§ PROBLEM TO WORK ON: Set the data down again, exactly as it appears below.

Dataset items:

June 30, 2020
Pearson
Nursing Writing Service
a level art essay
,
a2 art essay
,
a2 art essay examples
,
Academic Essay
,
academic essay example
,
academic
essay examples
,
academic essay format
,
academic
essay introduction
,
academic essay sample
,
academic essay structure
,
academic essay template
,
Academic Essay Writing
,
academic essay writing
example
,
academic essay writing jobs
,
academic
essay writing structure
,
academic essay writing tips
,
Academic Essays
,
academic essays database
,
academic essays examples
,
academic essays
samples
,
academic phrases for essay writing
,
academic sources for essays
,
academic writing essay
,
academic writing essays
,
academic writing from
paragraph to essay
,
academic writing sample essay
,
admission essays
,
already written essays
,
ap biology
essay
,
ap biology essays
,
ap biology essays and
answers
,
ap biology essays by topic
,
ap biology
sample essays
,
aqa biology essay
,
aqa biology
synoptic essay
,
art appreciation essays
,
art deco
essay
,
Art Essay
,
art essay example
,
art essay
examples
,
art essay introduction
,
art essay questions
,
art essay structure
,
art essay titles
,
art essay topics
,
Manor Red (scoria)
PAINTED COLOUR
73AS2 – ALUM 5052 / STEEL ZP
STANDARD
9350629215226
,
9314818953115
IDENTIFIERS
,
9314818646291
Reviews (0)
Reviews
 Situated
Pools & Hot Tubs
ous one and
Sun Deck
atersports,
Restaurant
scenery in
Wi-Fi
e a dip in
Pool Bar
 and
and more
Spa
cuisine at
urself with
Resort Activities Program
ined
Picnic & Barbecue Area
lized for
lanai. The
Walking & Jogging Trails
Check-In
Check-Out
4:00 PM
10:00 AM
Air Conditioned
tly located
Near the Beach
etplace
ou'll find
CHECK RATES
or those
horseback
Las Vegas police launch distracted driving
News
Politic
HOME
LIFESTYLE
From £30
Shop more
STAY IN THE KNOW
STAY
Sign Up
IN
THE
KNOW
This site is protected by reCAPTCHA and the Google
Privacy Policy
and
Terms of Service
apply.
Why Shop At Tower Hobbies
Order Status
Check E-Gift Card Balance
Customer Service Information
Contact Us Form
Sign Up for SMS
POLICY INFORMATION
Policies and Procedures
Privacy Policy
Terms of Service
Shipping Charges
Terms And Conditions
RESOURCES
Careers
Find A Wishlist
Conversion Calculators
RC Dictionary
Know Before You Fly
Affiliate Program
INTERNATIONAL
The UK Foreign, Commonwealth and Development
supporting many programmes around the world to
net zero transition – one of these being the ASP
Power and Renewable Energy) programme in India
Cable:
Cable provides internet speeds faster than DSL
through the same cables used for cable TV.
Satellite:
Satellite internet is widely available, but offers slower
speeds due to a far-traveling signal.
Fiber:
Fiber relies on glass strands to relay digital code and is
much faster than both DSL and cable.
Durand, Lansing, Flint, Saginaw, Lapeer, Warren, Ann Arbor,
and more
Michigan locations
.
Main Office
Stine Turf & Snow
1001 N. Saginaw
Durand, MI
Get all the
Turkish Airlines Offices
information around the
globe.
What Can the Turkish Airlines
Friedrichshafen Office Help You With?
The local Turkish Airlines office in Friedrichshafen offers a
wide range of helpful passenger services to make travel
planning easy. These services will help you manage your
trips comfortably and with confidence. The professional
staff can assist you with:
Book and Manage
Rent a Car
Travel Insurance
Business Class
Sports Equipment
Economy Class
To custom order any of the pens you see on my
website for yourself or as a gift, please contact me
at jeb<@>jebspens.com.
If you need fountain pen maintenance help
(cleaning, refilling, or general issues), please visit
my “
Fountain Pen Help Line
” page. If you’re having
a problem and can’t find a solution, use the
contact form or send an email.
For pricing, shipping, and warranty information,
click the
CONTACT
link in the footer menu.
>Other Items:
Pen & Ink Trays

§ TASK OUTPUT:
June 30, 2020
Pearson
Nursing Writing Service
a level art essay
,
a2 art essay
,
a2 art essay examples
,
Academic Essay
,
academic essay example
,
academic
essay examples
,
academic essay format
,
academic
essay introduction
,
academic essay sample
,
academic essay structure
,
academic essay template
,
Academic Essay Writing
,
academic essay writing
example
,
academic essay writing jobs
,
academic
essay writing structure
,
academic essay writing tips
,
Academic Essays
,
academic essays database
,
academic essays examples
,
academic essays
samples
,
academic phrases for essay writing
,
academic sources for essays
,
academic writing essay
,
academic writing essays
,
academic writing from
paragraph to essay
,
academic writing sample essay
,
admission essays
,
already written essays
,
ap biology
essay
,
ap biology essays
,
ap biology essays and
answers
,
ap biology essays by topic
,
ap biology
sample essays
,
aqa biology essay
,
aqa biology
synoptic essay
,
art appreciation essays
,
art deco
essay
,
Art Essay
,
art essay example
,
art essay
examples
,
art essay introduction
,
art essay questions
,
art essay structure
,
art essay titles
,
art essay topics
,
Manor Red (scoria)
PAINTED COLOUR
73AS2 – ALUM 5052 / STEEL ZP
STANDARD
9350629215226
,
9314818953115
IDENTIFIERS
,
9314818646291
Reviews (0)
Reviews
 Situated
Pools & Hot Tubs
ous one and
Sun Deck
atersports,
Restaurant
scenery in
Wi-Fi
e a dip in
Pool Bar
 and
and more
Spa
cuisine at
urself with
Resort Activities Program
ined
Picnic & Barbecue Area
lized for
lanai. The
Walking & Jogging Trails
Check-In
Check-Out
4:00 PM
10:00 AM
Air Conditioned
tly located
Near the Beach
etplace
ou'll find
CHECK RATES
or those
horseback
Las Vegas police launch distracted driving
News
Politic
HOME
LIFESTYLE
From £30
Shop more
STAY IN THE KNOW
STAY
Sign Up
IN
THE
KNOW
This site is protected by reCAPTCHA and the Google
Privacy Policy
and
Terms of Service
apply.
Why Shop At Tower Hobbies
Order Status
Check E-Gift Card Balance
Customer Service Information
Contact Us Form
Sign Up for SMS
POLICY INFORMATION
Policies and Procedures
Privacy Policy
Terms of Service
Shipping Charges
Terms And Conditions
RESOURCES
Careers
Find A Wishlist
Conversion Calculators
RC Dictionary
Know Before You Fly
Affiliate Program
INTERNATIONAL
The UK Foreign, Commonwealth and Development
supporting many programmes around the world to
net zero transition – one of these being the ASP
Power and Renewable Energy) programme in India
Cable:
Cable provides internet speeds faster than DSL
through the same cables used for cable TV.
Satellite:
Satellite internet is widely available, but offers slower
speeds due to a far-traveling signal.
Fiber:
Fiber relies on glass strands to relay digital code and is
much faster than both DSL and cable.
Durand, Lansing, Flint, Saginaw, Lapeer, Warren, Ann Arbor,
and more
Michigan locations
.
Main Office
Stine Turf & Snow
1001 N. Saginaw
Durand, MI
Get all the
Turkish Airlines Offices
information around the
globe.
What Can the Turkish Airlines
Friedrichshafen Office Help You With?
The local Turkish Airlines office in Friedrichshafen offers a
wide range of helpful passenger services to make travel
planning easy. These services will help you manage your
trips comfortably and with confidence. The professional
staff can assist you with:
Book and Manage
Rent a Car
Travel Insurance
Business Class
Sports Equipment
Economy Class
To custom order any of the pens you see on my
website for yourself or as a gift, please contact me
at jeb<@>jebspens.com.
If you need fountain pen maintenance help
(cleaning, refilling, or general issues), please visit
my “
Fountain Pen Help Line
” page. If you’re having
a problem and can’t find a solution, use the
contact form or send an email.
For pricing, shipping, and warranty information,
click the
CONTACT
link in the footer menu.
>Other Items:
Pen & Ink Trays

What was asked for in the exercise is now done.